Marielena is responsible for engaging our members and the general public through events, newsletters and other outreach. She was born and raised in Miami, Florida and was awarded a Posse Foundation scholarship to attend Mount Holyoke College, where she received her bachelor’s degree in Environmental Studies. Marielena has experience working in diverse environments with low-income community members, local nonprofits, and state government agencies. When she is not working, you’ll find her trying out new cooking and baking recipes, as well as exploring the various hiking trails New England has to offer with her dogs, Carrot and Bogui.
James recently earned a master's degree in Environmental Science with a concentration in Advocacy for Social Justice and Sustainability from Antioch University New England. He previously worked in the food systems realm, working with food cooperatives to secure funding to support local farmers and producers. In the warmer months, you can find James hiking, bouldering, or camping and in the winter you will find him on the ski slopes.

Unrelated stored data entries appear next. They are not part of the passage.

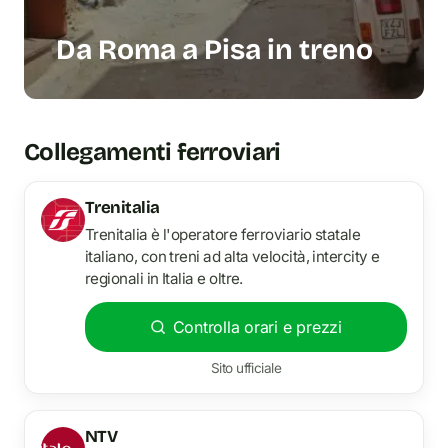
Da Roma a Pisa in treno
Collegamenti ferroviari
Trenitalia
Trenitalia è l'operatore ferroviario statale
italiano, con treni ad alta velocità, intercity e
regionali in Italia e oltre.
Controlla orari e prezzi
Sito ufficiale
NTV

Liz is originally from Rehoboth, a small farming town in southeastern Massachusetts. When she wasn’t out fishing with her father, she usually spent her childhood getting lost in the woods with her sisters, riding her bike, or exploring her neighbor’s farms. After graduating with a master’s degree in History from the University of Connecticut, she moved to her husband’s childhood home of Winchendon in 2012 and worked as an operations supervisor in the financial sector prior to joining Mount Grace in 2019. She loves to read, swim, try new restaurants with her friends, and explore local trails and parks with her husband Deric, her one-year old son Isaac, and her dog Stormy.
Meira Downie was born and raised in Somerville, Massachusetts. She is currently majoring in American Studies and Education at Tufts University. Her childhood visits to Warwick made her fall in love with the outdoors and have inspired her to take the year off from school to help children foster a similar gratitude for nature. She is excited to return to live in Warwick this year and do some of her favorite childhood activities like building fairy houses, stealing yummy veggies from her grandmother’s garden, and taking rides on her grandfather’s tractor. Meira cannot wait to see what she will learn and do throughout her year of service as Mount Grace’s Youth Education Coordinator!

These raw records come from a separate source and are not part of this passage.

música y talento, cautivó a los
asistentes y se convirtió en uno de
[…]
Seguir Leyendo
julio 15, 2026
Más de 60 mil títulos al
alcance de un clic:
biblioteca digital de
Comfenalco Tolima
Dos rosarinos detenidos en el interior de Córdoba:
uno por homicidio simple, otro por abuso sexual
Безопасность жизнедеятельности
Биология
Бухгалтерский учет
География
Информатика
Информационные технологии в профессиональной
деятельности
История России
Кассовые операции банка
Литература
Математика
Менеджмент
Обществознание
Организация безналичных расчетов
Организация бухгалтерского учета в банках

Returning to Western MA after attending college in Washington D.C., Aaron is happy to be hiking and skiing around the New England woods he loves. For the past four years he has explored D.C. while earning a B.A. in International Affairs with a concentration in International Environmental Studies at George Washington University. For his degree, he studied the effects of climate change on different communities around the world, and their approaches to adaptation. He is excited to support Mount Grace’s farmland conservation program and help local towns build resilient food systems. In his spare time, Aaron can be found expanding his cooking repertoire, hiking, and cross-country skiing.

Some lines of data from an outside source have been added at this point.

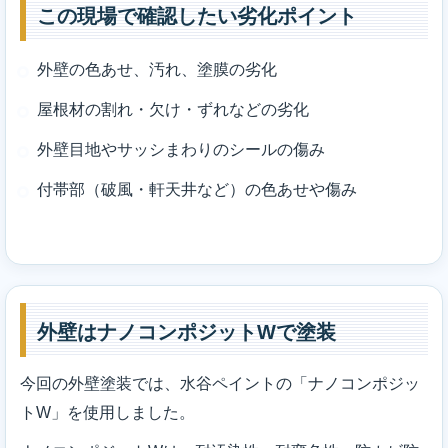
この現場で確認したい劣化ポイント
外壁の色あせ、汚れ、塗膜の劣化
屋根材の割れ・欠け・ずれなどの劣化
外壁目地やサッシまわりのシールの傷み
付帯部（破風・軒天井など）の色あせや傷み
外壁はナノコンポジットWで塗装
今回の外壁塗装では、水谷ペイントの「ナノコンポジッ
トW」を使用しました。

A Minnesota native, Kate’s passion for land conservation emerged while building hiking trails in the national forests of Utah. After relocating to Massachusetts, she fell in love with the forests and farms of the Commonwealth and is thrilled to be serving at Mount Grace to help protect local lands! Prior to joining Mount Grace, Kate earned her master’s degree in epidemiology at the University of Michigan and spent four years in government consulting. She is an advocate for building connections between health and the environment and using social media responsibly in the wilderness. In her free time, her favorite things to do are hike, read, and roller blade.